投稿: momo | 2007/09/28 6:19:44
茂木健一郎著 『脳とクオリア』を読み終えました。
本の中の、深遠な問いの立て方と、問題から推論を重ねて数学的構造を引き出してくる内容に爆発的な感動をしました!(相互作用同時性の原理を仮定して同時性円錐を導く、「睡眠」の前後で私の意識は持続しているのか?、自由意志とはあるのか?とか)
もっとも、批判的に読んで、その中の<数理物理的センス>を読み取らないと勉強にならないけど!
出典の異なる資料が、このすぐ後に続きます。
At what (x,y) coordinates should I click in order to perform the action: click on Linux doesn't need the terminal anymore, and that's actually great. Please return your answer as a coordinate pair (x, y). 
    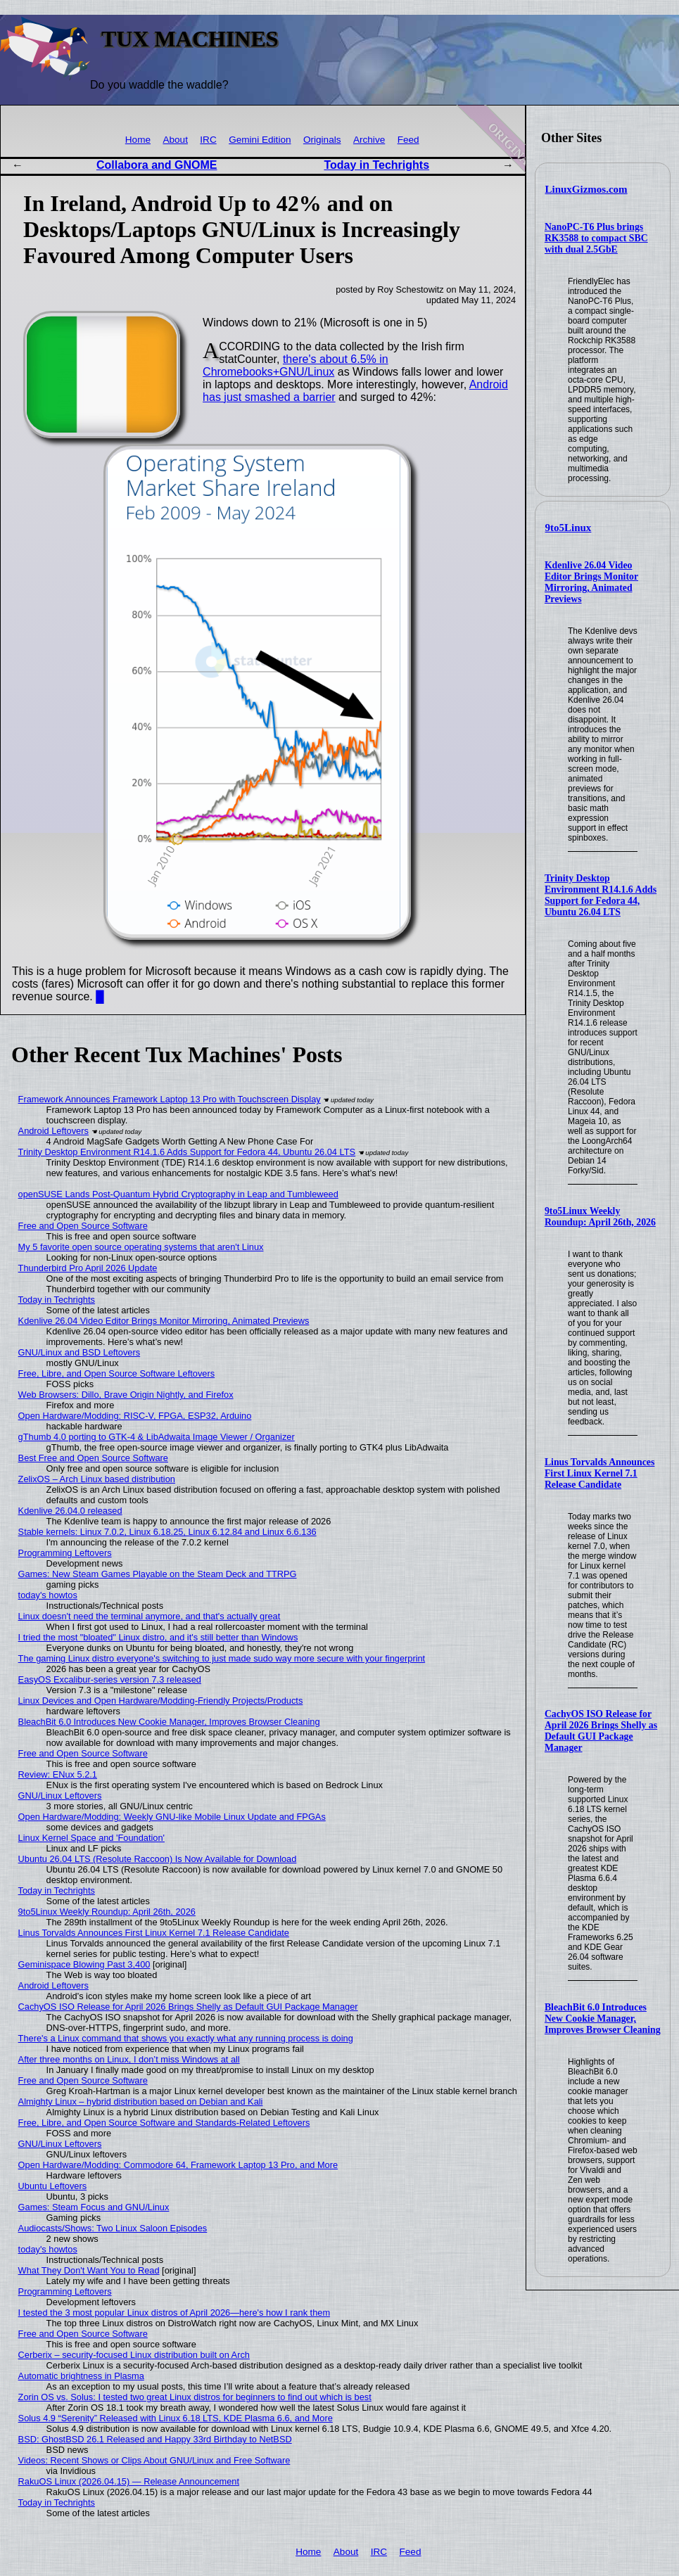     Looking at the image, I should click on (149, 1616).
音声ファイルを聴いていて「大幅に改訂して文庫にする」と仰っていましたが、
何時ごろ出版される予定でしょうか? 発売を期待しています!
投稿: meurtsol | 2007/09/28 1:46:23
>極端な論者は、人間のように言語を
持つ存在でなければ「意識は
ないとする。
その人に、
狼に育てられた人間は?って聞いてみたいです。
それに、私の内面の体験だから理論的に証明できないけれど、、、。
私に私の感情を教えてくれたのはこころに聞こえる声ではなく、
つまり言葉ではなく、映像化された乙女でした。
彼女はほんとうに名女優の様にその目つきや仕草で私の感情を
私に伝えてくれました。
・・・あれ?そう言えば、最後に「私を忘れないで」と一言だけ
残して消えたんだった。
ふ~~む、、、、。
よくわからんようになったけど、茂木先生に一票。
投稿: あすか | 2007/09/27 21:48:57
ロシアの文豪。大きな木。もしかしたら、、、。
椅子に腰掛けたトルストイの真似だったのでしょうか?
ロングブーツがあんなに似合う男性は未だあったことがありません。
凛々しく、ジェントルマンって風格におもわずその写真が載ってあった
新聞を切り抜きました。
・・・今、トルストイを検索したら、彼は貴族だったのですね。
知らなかった。
人生論(だけ)を読んでわかいいおじいちゃんが部屋をうろうろしながら
ぶつぶつ言っているのがイメージされてなんか大笑いしながら
人生論を読んでいたのでこの記事の写真を見たときはほんと、
ドッキ!って感じでした。
・・そんで、今回はトルストイの真似をしている茂木先生の椅子が壊れて崩れ落ちた先生を想像したらあの写真といつの間にか脳内でトルストイから茂木先生に変換されて、クスと笑ってしまいました。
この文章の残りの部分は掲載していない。